# WHAT YOU NEED TO DO:
With pictures left out, set down exactly the lines that begin at the one containing "Paz y gobernadores firman acuerdo del 50/50" and end with the last line of the entries below.

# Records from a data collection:
**********

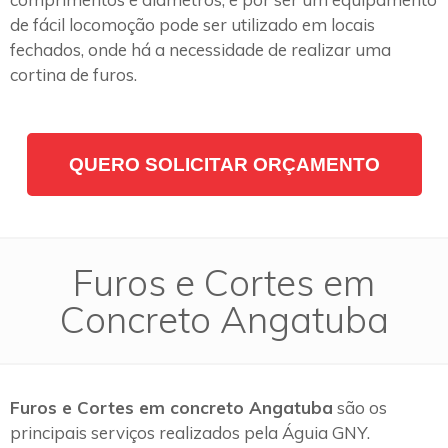
de fácil locomoção pode ser utilizado em locais
fechados, onde há a necessidade de realizar uma
cortina de furos.
QUERO SOLICITAR ORÇAMENTO
Furos e Cortes em
Concreto Angatuba
Furos e Cortes em concreto Angatuba
são os
principais serviços realizados pela Águia GNY.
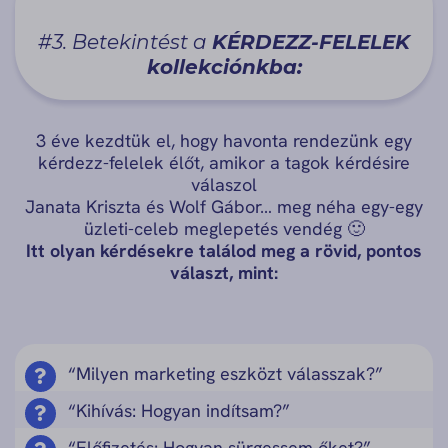
#3. Betekintést a
KÉRDEZZ-FELELEK
kollekciónkba:
3 éve kezdtük el, hogy havonta rendezünk egy
kérdezz-felelek élőt, amikor a tagok kérdésire
válaszol
Janata Kriszta és Wolf Gábor… meg néha egy-egy
üzleti-celeb meglepetés vendég 🙂
Itt olyan kérdésekre találod meg a rövid, pontos
választ, mint:
“Milyen marketing eszközt válasszak?”
“Kihívás: Hogyan indítsam?”
“Előfizetés: Hogyan sürgessem őket?”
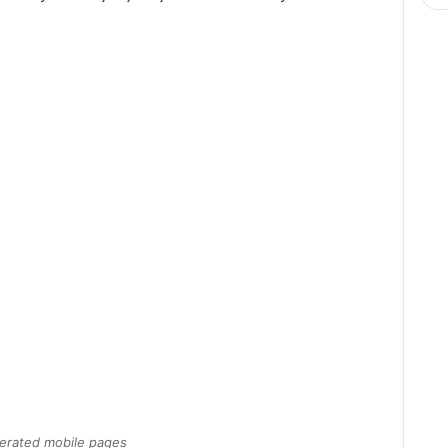
erated mobile pages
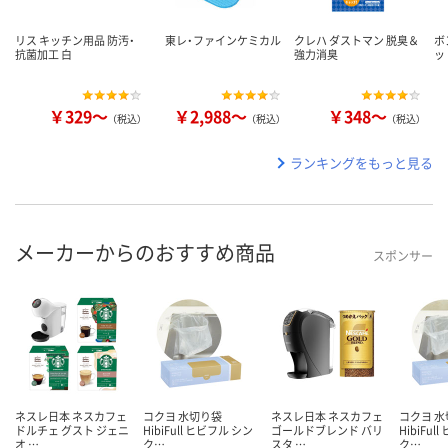
リス キッチン用品 防汚・
東レ・ファインケミカル
クレハ ダストマン 脱臭＆
ボ
抗菌加工 白
強力消臭
ッ
￥329～
￥2,988～
￥348～
（税込）
（税込）
（税込）
ランキングをもっと見る
メーカーからのおすすめ商品
スポンサー
ネスレ日本 ネスカフェ
コクヨ 水切り袋
ネスレ日本 ネスカフェ
コクヨ 
ドルチェ グスト ジェニ
HibiFull ヒビフル シン
ゴールドブレンド バリ
HibiFul
オ …
ク…
スタ …
ク…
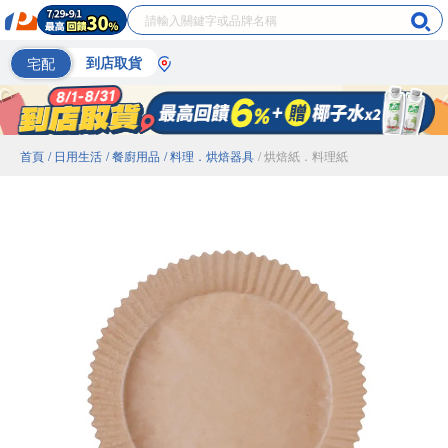
宅配
到店取貨
首頁
/ 日用生活
/ 餐廚用品
/ 料理．烘焙器具
/ 烘焙紙．料理紙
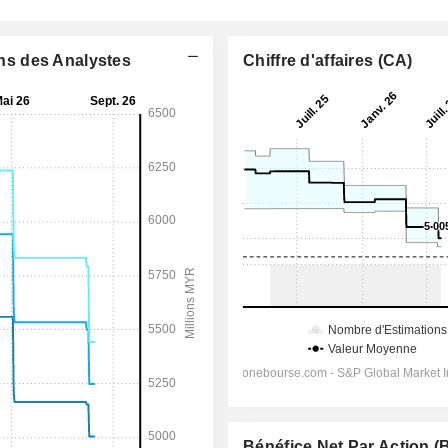
ons des Analystes
Chiffre d'affaires (CA)
Bénéfice Net Par Action 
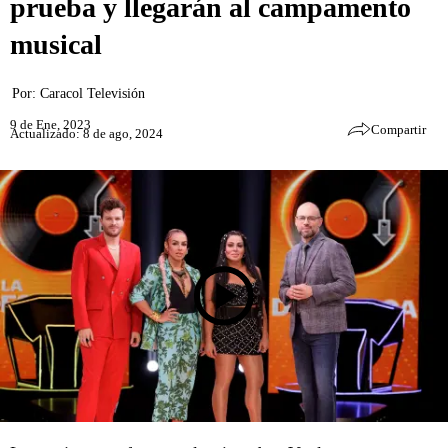
prueba y llegarán al campamento
musical
Por:
Caracol Televisión
9 de Ene, 2023
Compartir
Actualizado: 8 de ago, 2024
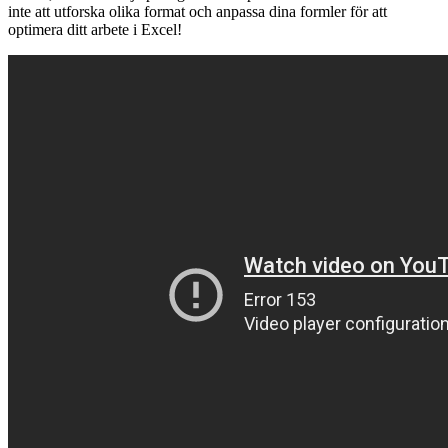
inte att utforska olika format och anpassa dina formler för att
optimera ditt arbete i Excel!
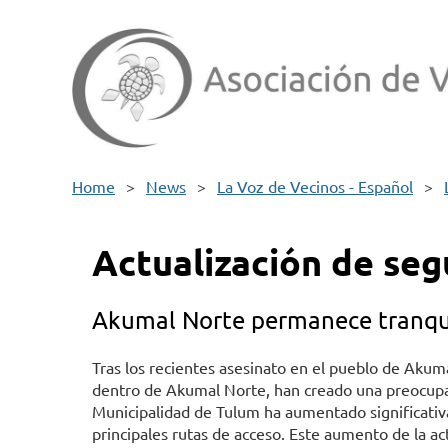
Home
News
La Voz de Vecinos - Español
Actualización de se
Akumal Norte permanece tranqui
Tras los recientes asesinato en el pueblo de Akuma
dentro de Akumal Norte, han creado una preocupaci
Municipalidad de Tulum ha aumentado significativame
principales rutas de acceso. Este aumento de la act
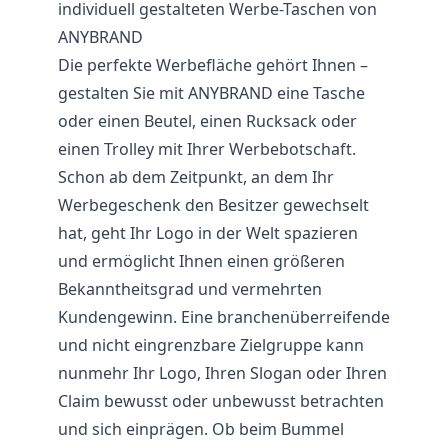
individuell gestalteten Werbe-Taschen von
ANYBRAND
Die perfekte Werbefläche gehört Ihnen –
gestalten Sie mit ANYBRAND eine Tasche
oder einen Beutel, einen Rucksack oder
einen Trolley mit Ihrer Werbebotschaft.
Schon ab dem Zeitpunkt, an dem Ihr
Werbegeschenk den Besitzer gewechselt
hat, geht Ihr Logo in der Welt spazieren
und ermöglicht Ihnen einen größeren
Bekanntheitsgrad und vermehrten
Kundengewinn. Eine branchenüberreifende
und nicht eingrenzbare Zielgruppe kann
nunmehr Ihr Logo, Ihren Slogan oder Ihren
Claim bewusst oder unbewusst betrachten
und sich einprägen. Ob beim Bummel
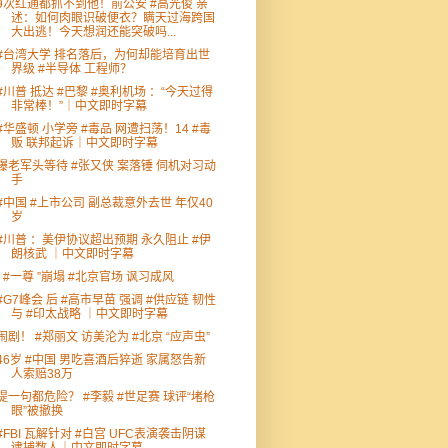
9次红通都抓不到他！前公安 #高光俊 亲
述：如何肉眼识破便衣？瞒天过海跨国
大出逃！今天想润还能突破吗...
#台湾大学 排名落后，为何却能培育出世
界级 #半导体 工程师？
#川普 抵达 #巴黎 #奥利机场 ：“今天过得
非常棒！”｜中文即时字幕
#华盛顿 小学旁 #毒品 网遭扫荡！14 #毒
贩 联邦起诉｜中文即时字幕
爆老军头等待 #张又侠 案落锤 伺机对习动
手
#中国 #上市公司 副总裁意外去世 年仅40
岁
#川普 ：美伊协议超出预期 永久阻止 #伊
朗核武 ｜中文即时字幕
“ #一尊 ”崩塌 #北京官场 讽习成风
#G7峰会 后 #高市早苗 强调 #供应链 韧性
与 #印太战略 ｜中文即时字幕
闹剧！ #郑丽文 访美沦为 #北京 “应声虫”
46岁 #中国 男吃喜酒后猝逝 家属怒告新
人索赔38万
提一句都危险？ #李毅 #世足赛 球评“堵枪
眼”被撤换
#FBI 瓦解针对 #白宫 UFC表演袭击阴谋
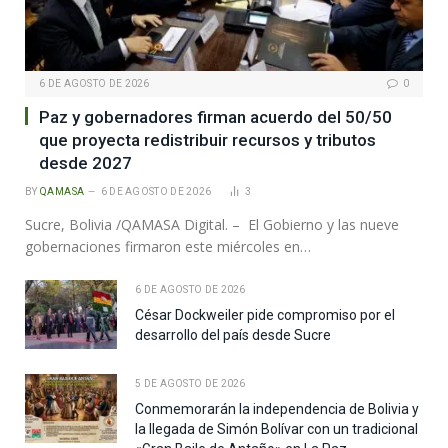
6 DE AGOSTO DE 2026
0
Paz y gobernadores firman acuerdo del 50/50
que proyecta redistribuir recursos y tributos
desde 2027
BY
QAMASA
6 DE AGOSTO DE 2026
3
Sucre, Bolivia /QAMASA Digital. – El Gobierno y las nueve
gobernaciones firmaron este miércoles en…
6 DE AGOSTO DE 2026
César Dockweiler pide compromiso por el
desarrollo del país desde Sucre
5 DE AGOSTO DE 2026
Conmemorarán la independencia de Bolivia y
la llegada de Simón Bolívar con un tradicional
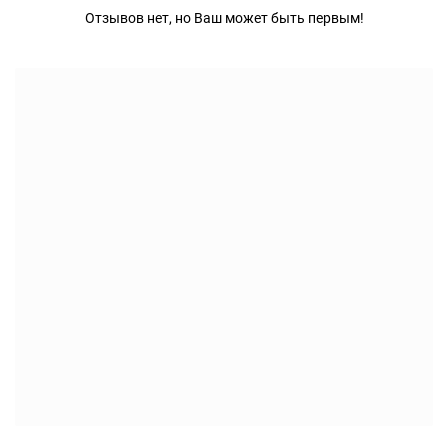
Отзывов нет, но Ваш может быть первым!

**********

# RESULT FOR THIS EXERCISE:
Paz y gobernadores firman acuerdo del 50/50
que proyecta redistribuir recursos y tributos
desde 2027
BY
QAMASA
6 DE AGOSTO DE 2026
3
Sucre, Bolivia /QAMASA Digital. – El Gobierno y las nueve
gobernaciones firmaron este miércoles en…
6 DE AGOSTO DE 2026
César Dockweiler pide compromiso por el
desarrollo del país desde Sucre
5 DE AGOSTO DE 2026
Conmemorarán la independencia de Bolivia y
la llegada de Simón Bolívar con un tradicional
Отзывов нет, но Ваш может быть первым!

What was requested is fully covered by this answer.